TriHealth, a not-for-profit health system in Ohio, confronted a widespread challenge in modern healthcare: ensuring effective care coordination after patients are discharged from hospitals. With 140 care sites and a network that includes over 200 skilled nursing facilities (SNFs), TriHealth recognised that traditional communication methods were no longer sufficient. Patients discharged into post-acute care (PAC) settings often became difficult to track, creating significant risks for readmission and delayed recovery. In response, TriHealth implemented a digital solution to enhance collaboration between hospitals and post-acute care providers. The results were substantial: the system improved patient outcomes, streamlined clinical processes and reduced annual healthcare costs by millions of dollars. 

 

Overcoming Legacy Communication Barriers 
Despite the growing adoption of electronic health records, TriHealth faced serious limitations in post-discharge care coordination. Once patients left the hospital for an SNF or similar PAC facility, clinical teams lost real-time visibility into their status and progress. Updates were typically obtained through faxes and phone calls—manual methods that were slow, inconsistent and administratively burdensome. This lack of timely information made it difficult for care managers to detect early signs of complications or to intervene before a hospital readmission became necessary.

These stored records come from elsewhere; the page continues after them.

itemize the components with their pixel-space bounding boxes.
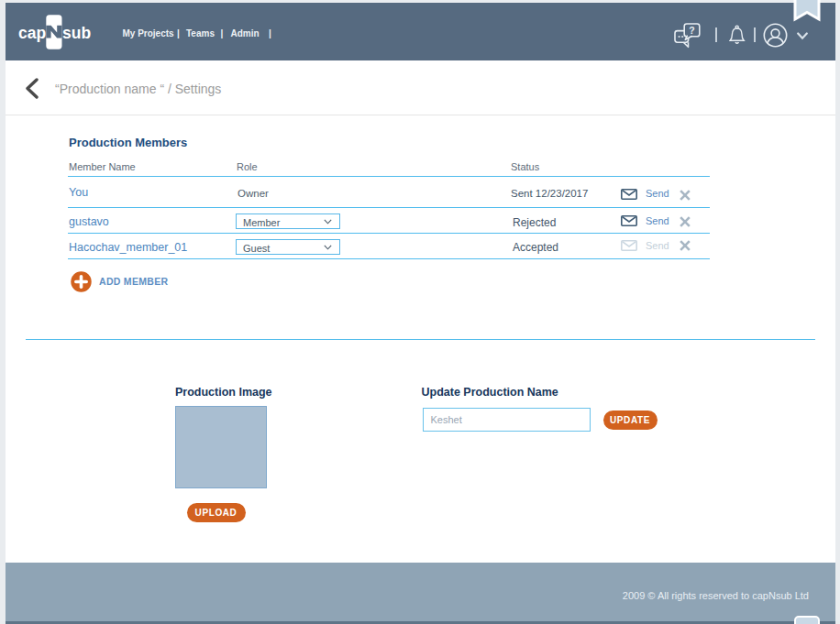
svg-text:?: ? <box>689 25 694 36</box>
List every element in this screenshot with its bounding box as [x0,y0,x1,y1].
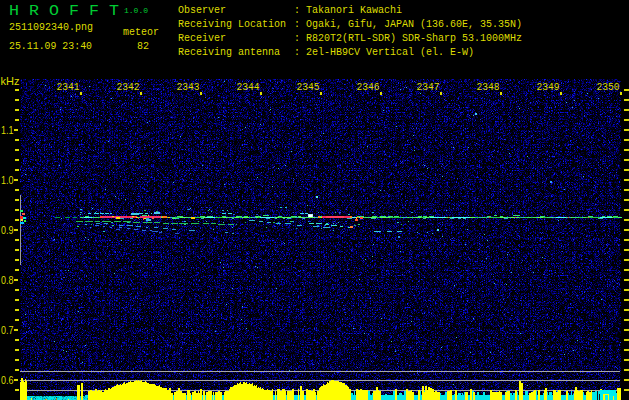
svg-text:0.8: 0.8 [1,274,14,286]
svg-text:1.0.0: 1.0.0 [124,6,148,15]
svg-text:2346: 2346 [357,81,380,93]
svg-text:1.1: 1.1 [1,124,14,136]
svg-text:2349: 2349 [537,81,560,93]
svg-text:2350: 2350 [597,81,620,93]
svg-text:Receiving Location: Receiving Location [178,19,286,30]
svg-text::: : [294,5,300,16]
svg-text:2342: 2342 [117,81,140,93]
svg-text:82: 82 [137,40,149,52]
svg-text:meteor: meteor [123,26,159,38]
svg-text:Receiving antenna: Receiving antenna [178,47,280,58]
svg-text:2341: 2341 [57,81,80,93]
svg-text::: : [294,19,300,30]
svg-text:0.9: 0.9 [1,224,14,236]
svg-text::: : [294,33,300,44]
svg-text:2348: 2348 [477,81,500,93]
svg-text:2347: 2347 [417,81,440,93]
svg-text:0.7: 0.7 [1,324,14,336]
svg-text:2343: 2343 [177,81,200,93]
svg-text:2344: 2344 [237,81,260,93]
svg-text:25.11.09 23:40: 25.11.09 23:40 [9,40,92,52]
svg-text:Takanori Kawachi: Takanori Kawachi [306,5,402,16]
svg-text:2345: 2345 [297,81,320,93]
svg-text:2511092340.png: 2511092340.png [9,21,93,33]
svg-text::: : [294,47,300,58]
svg-text:Ogaki, Gifu, JAPAN (136.60E, 3: Ogaki, Gifu, JAPAN (136.60E, 35.35N) [306,19,522,30]
svg-text:R820T2(RTL-SDR) SDR-Sharp 53.1: R820T2(RTL-SDR) SDR-Sharp 53.1000MHz [306,33,522,44]
svg-text:Receiver: Receiver [178,33,226,44]
svg-text:0.6: 0.6 [1,374,14,386]
svg-text:1.0: 1.0 [1,174,14,186]
svg-text:2el-HB9CV Vertical (el. E-W): 2el-HB9CV Vertical (el. E-W) [306,47,474,58]
svg-text:H R O F F T: H R O F F T [9,3,119,20]
svg-text:Observer: Observer [178,5,226,16]
svg-text:kHz: kHz [1,75,20,87]
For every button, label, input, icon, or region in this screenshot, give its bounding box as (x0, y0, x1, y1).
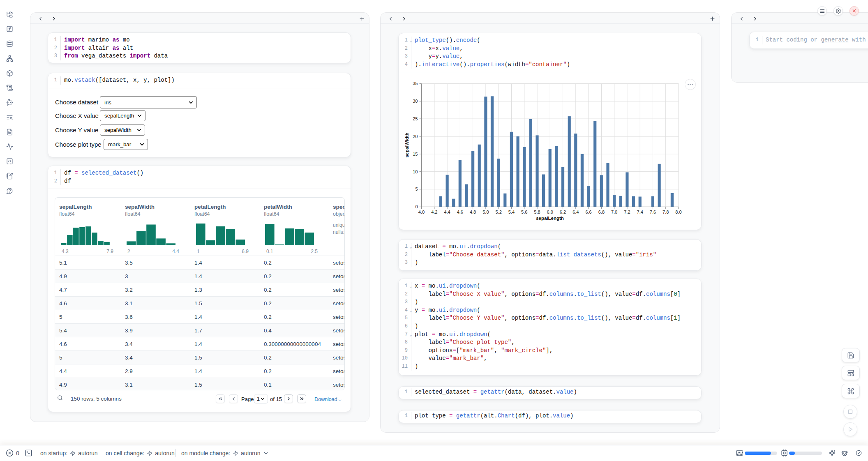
svg-text:4.6: 4.6 (457, 210, 463, 214)
svg-text:sepalWidth: sepalWidth (404, 132, 409, 157)
svg-text:5.8: 5.8 (534, 210, 540, 214)
svg-text:8.0: 8.0 (675, 210, 681, 214)
svg-text:30: 30 (413, 99, 418, 104)
svg-text:7.6: 7.6 (650, 210, 656, 214)
svg-text:5.4: 5.4 (508, 210, 515, 214)
svg-text:7.4: 7.4 (637, 210, 643, 214)
svg-text:5.6: 5.6 (521, 210, 527, 214)
svg-text:25: 25 (413, 116, 418, 121)
svg-text:6.0: 6.0 (547, 210, 553, 214)
svg-text:7.8: 7.8 (663, 210, 669, 214)
svg-text:15: 15 (413, 152, 418, 157)
svg-text:35: 35 (413, 81, 418, 86)
svg-text:10: 10 (413, 169, 418, 174)
svg-text:4.8: 4.8 (470, 210, 476, 214)
svg-text:4.4: 4.4 (444, 210, 450, 214)
svg-text:5.0: 5.0 (482, 210, 489, 214)
svg-text:7.2: 7.2 (624, 210, 630, 214)
svg-text:6.6: 6.6 (585, 210, 591, 214)
svg-text:0: 0 (415, 204, 418, 209)
svg-text:6.2: 6.2 (560, 210, 566, 214)
svg-text:6.8: 6.8 (598, 210, 605, 214)
svg-text:5.2: 5.2 (496, 210, 502, 214)
svg-text:5: 5 (415, 187, 418, 191)
svg-text:7.0: 7.0 (611, 210, 617, 214)
svg-text:6.4: 6.4 (573, 210, 579, 214)
svg-text:20: 20 (413, 134, 418, 139)
svg-text:sepalLength: sepalLength (536, 216, 564, 221)
svg-text:4.0: 4.0 (418, 210, 425, 214)
svg-text:4.2: 4.2 (431, 210, 437, 214)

As a result, TriHealth’s readmission rate from SNFs reached 25%, while the average length of stay in these facilities rose to 25 days. 

 

Must Read: Smarter Care Transition & Patient Discharge 

 

This model was untenable, especially for an accountable care organisation (ACO) participating in value-based care programmes. Without a reliable way to monitor patients after discharge, TriHealth’s ability to meet quality metrics and control costs was severely compromised. Leaders within the ACO set an ambitious goal: reduce the SNF readmission rate to 20% and bring the average length of stay down to the same number of days. Initially, this target seemed unrealistic given the manual nature of existing processes. However, it was clear that a fundamental change in information sharing and care coordination was necessary. 

 

Implementing Real-Time, Predictive Coordination 
TriHealth responded by implementing a post-acute care collaboration system designed to eliminate manual data collection and provide actionable, real-time clinical insights. The new platform was integrated with the system’s electronic health record and deployed across 45 facilities. Its primary objective was to replace outdated processes, such as checking fax machines and making numerous phone calls, with a digital interface that would support efficient, accurate and timely communication between hospitals and PAC providers. 

 

The system provided daily visibility into admissions, discharges, therapy documentation and clinical progress at each facility. It offered care managers a complete view of patients’ health trajectories, enabling more informed decision-making and prioritisation. In addition to streamlining data flow, the platform included a predictive component that assessed each patient’s risk of hospital readmission. This algorithm identified rising risk levels and highlighted potential contributing factors, allowing care managers to focus their attention on the highest-risk individuals. 

 

With this enhanced insight, care managers could spend less time navigating administrative systems and more time collaborating with SNF clinicians on proactive care plans. The ability to triage effectively based on up-to-date clinical data marked a substantial improvement in TriHealth’s approach to post-acute care. 

 

Quantifiable Impact on Care and Cost 
The results of this transformation were both measurable and far-reaching. TriHealth successfully reduced its readmission rate from 25% to 18%—a 28% improvement. The average length of stay in SNFs fell by the same percentage, from 25 to 18 days. These improvements not only enhanced patient outcomes but also aligned with the system’s value-based care objectives. Based on internal analysis and comparisons with accountable care benchmarks, TriHealth estimates it will save at least €7.44 million ($8 million) annually as a direct result of these improvements. 

 

The benefits extended beyond financial outcomes. The working experience of care managers significantly improved as they were relieved from many of the time-consuming tasks associated with manual data entry and information gathering. With more time to focus on clinical responsibilities, care managers could practise at the top of their licences, offering more targeted, timely interventions for patients at risk. Families also benefited from the increased transparency and communication, especially when evaluating and selecting SNFs—an area where awareness and guidance are often lacking. 

 
TriHealth’s success in modernising its post-acute care coordination demonstrates how targeted digital transformation can deliver major improvements in both patient outcomes and system sustainability. By replacing fragmented, manual processes with an integrated, predictive platform, TriHealth not only reduced hospital readmissions and shortened SNF stays but also achieved substantial financial savings. The system enabled care managers to operate more efficiently and focus on what matters most—delivering timely, effective care to patients at risk. For other health systems navigating the shift to value-based care, TriHealth offers a compelling example of how technology, when implemented with clear goals and clinical alignment, can redefine the post-acute care experience.